Private equity investments in Australia have bounced back to levels not seen since before the global economic crisis, according to research from McKinsey.
The consultancy firm found the volume of private equity deals in Australia and New Zealand rose by 28% last year.
However, while deal activity increased, the average value of transactions fell by 18% to $140 million from $170 million in 2010.
One of the most striking changes in 2011 identified was the proliferation of smaller transactions with the number of Asian deals valued at less than $100 million doubling.
The larger deals – those valued at more than $500 million – that garner the most attention, demonstrated much less impressive growth, rising from 16 deals in 2010, to just 24 in 2011, well below the 37 large deals recorded in 2007.
“With China’s growth beginning to slacken, international players turned some of their attention to Australia, home to two of the top 10 deals recorded in Asia-Pacific. Yet the market’s recovery is still in its early stages,” McKinsey said in its report, Private Equity Asia-Pacific: Is the Boom Back?

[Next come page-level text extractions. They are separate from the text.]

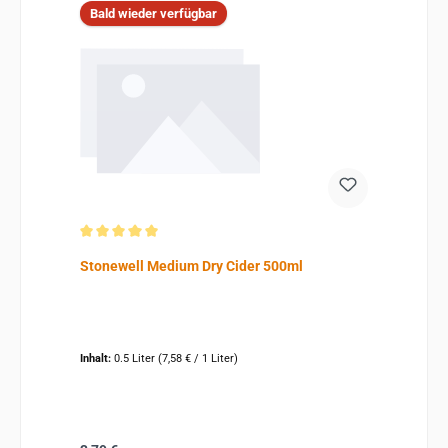
Bald wieder verfügbar
Durchschnittliche Bewertung von 5 von 5 Sternen
Stonewell Medium Dry Cider 500ml
Inhalt:
0.5 Liter
(7,58 € / 1 Liter)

The report says that while private equity activity in the US and Europe remained in a lull as debt worries and weak employment data continued to dent confidence in those regions, investments in the Asia-Pacific region surged to $65 billion last year, a level not reached since the global financial crisis struck in 2008.
Bruno Roy, partner with McKinsey’s principal investors practice in Asia and co-author of the report said Asia was one of the few bright spots in the global private equity market.

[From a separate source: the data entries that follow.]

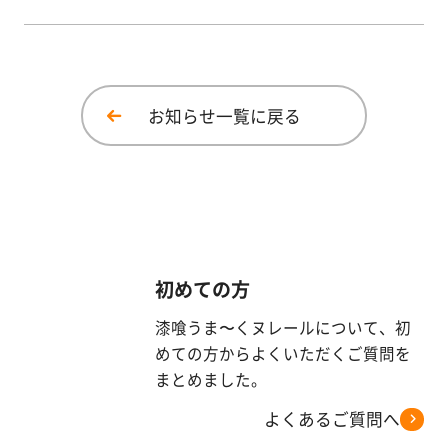
す
る
お知らせ一覧に戻る
初めての方
漆喰うま〜くヌレールについて、初
めての方からよくいただくご質問を
まとめました。
よくあるご質問へ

“There’s little risk that the market will soon become saturated: as a percentage of gross domestic product, private equity penetration rates remain low compared with more established markets like the US and the UK,” he said.
“Successfully tapping into the opportunities in Asia will require a granular understanding of the differences across markets.”

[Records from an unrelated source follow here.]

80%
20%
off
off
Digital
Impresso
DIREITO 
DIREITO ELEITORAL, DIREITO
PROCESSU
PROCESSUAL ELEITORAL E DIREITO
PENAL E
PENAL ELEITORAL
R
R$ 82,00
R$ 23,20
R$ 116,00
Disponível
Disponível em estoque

The McKinsey research is supported by the latest Cambridge Associates LLC Australia Private Equity and Venture Capital Index, which shows a rise in private equity returns of 7.85% in 2011, significantly outperforming the S&P/ASX 300 Accumulation Index.
As of December 31, 2011, the private equity index had annualised returns of 7.85%, 7.11%, 3.29% and 7.52% over one, three, five and ten years respectively.
Australian Private Equity & Venture Capital Association chief executive Dr Katherine Woodthorpe told SmartCompany private equity had seen increased activity in acquisitions and exits, which was a healthy sign for the industry.
“Bounce back is a strong word but we are certainly seeing increased activity,” she says.
“Like all hiatus, you get pent-up demand, so there is demand for companies to go and invest and they also have a significant number of exits with some waiting to exit for some time.
“So when the markets indicate that there is an opportunity to sell then people are selling, so it has been a good period for private equity activity.”
However, Woodthorpe says despite strong activity in Australia, private equity activity here is still influenced by the worldwide economy.
“Private equity, like every other part of the economy, is affected by the overall economy, so I am always cautious about global headwinds to be so bold in my assertions,” she says.